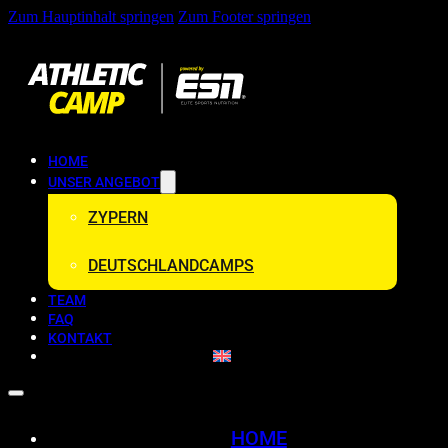
Zum Hauptinhalt springen
Zum Footer springen
HOME
UNSER ANGEBOT
ZYPERN
DEUTSCHLANDCAMPS
TEAM
FAQ
KONTAKT
HOME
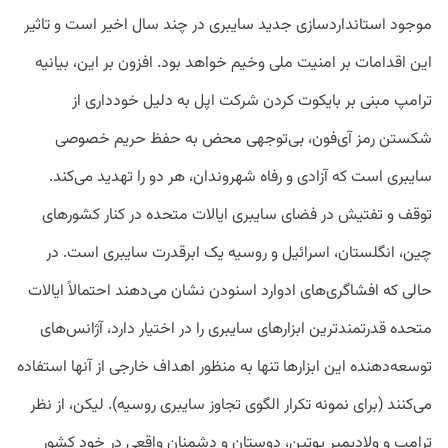
موجود استانداردسازی جدید سایبری در چند سال اخیر است و تاثیر
این اقدامات بر امنیت ملی وخیم خواهد بود. افزون بر این، بیانیه
ترامپ مبنی بر بایکوت ‌کردن شرکت اپل به دلیل خودداری از
شکستن رمز آی‌فون، بی‌توجهی محض به حفظ حریم خصوصی
سایبری است که آزادی و رفاه شهروندان، هر دو را تهدید می‌کند.
توقف و تفتیش در فضای سایبری ایالات متحده در کنار کشورهای
چین، انگلستان، اسرائیل و روسیه یک ابرقدرت سایبری است. در
حالی که افشاگری‌های ادوارد اسنودن نشان می‌دهند احتمالاً ایالات
متحده قدرتمندترین ابزارهای سایبری را در اختیار دارد، آژانس‌های
توسعه‌دهنده این ابزارها تنها به‌ منظور اهداف خارجی از آنها استفاده
می‌کنند (برای نمونه تکرار الگوی تجاوز سایبری روسیه). لیکن، از نظر
ترامپ و ولادیمیر پوتین، دوستان و دشمنان واقعی در خود کشور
=-=-=
- **About this task**
Exactly the lines from the one containing "ترامپ مبنی بر" through the end of the records above should be returned, with both ends kept.

- **Exercise output**
ترامپ مبنی بر بایکوت ‌کردن شرکت اپل به دلیل خودداری از
شکستن رمز آی‌فون، بی‌توجهی محض به حفظ حریم خصوصی
سایبری است که آزادی و رفاه شهروندان، هر دو را تهدید می‌کند.
توقف و تفتیش در فضای سایبری ایالات متحده در کنار کشورهای
چین، انگلستان، اسرائیل و روسیه یک ابرقدرت سایبری است. در
حالی که افشاگری‌های ادوارد اسنودن نشان می‌دهند احتمالاً ایالات
متحده قدرتمندترین ابزارهای سایبری را در اختیار دارد، آژانس‌های
توسعه‌دهنده این ابزارها تنها به‌ منظور اهداف خارجی از آنها استفاده
می‌کنند (برای نمونه تکرار الگوی تجاوز سایبری روسیه). لیکن، از نظر
ترامپ و ولادیمیر پوتین، دوستان و دشمنان واقعی در خود کشور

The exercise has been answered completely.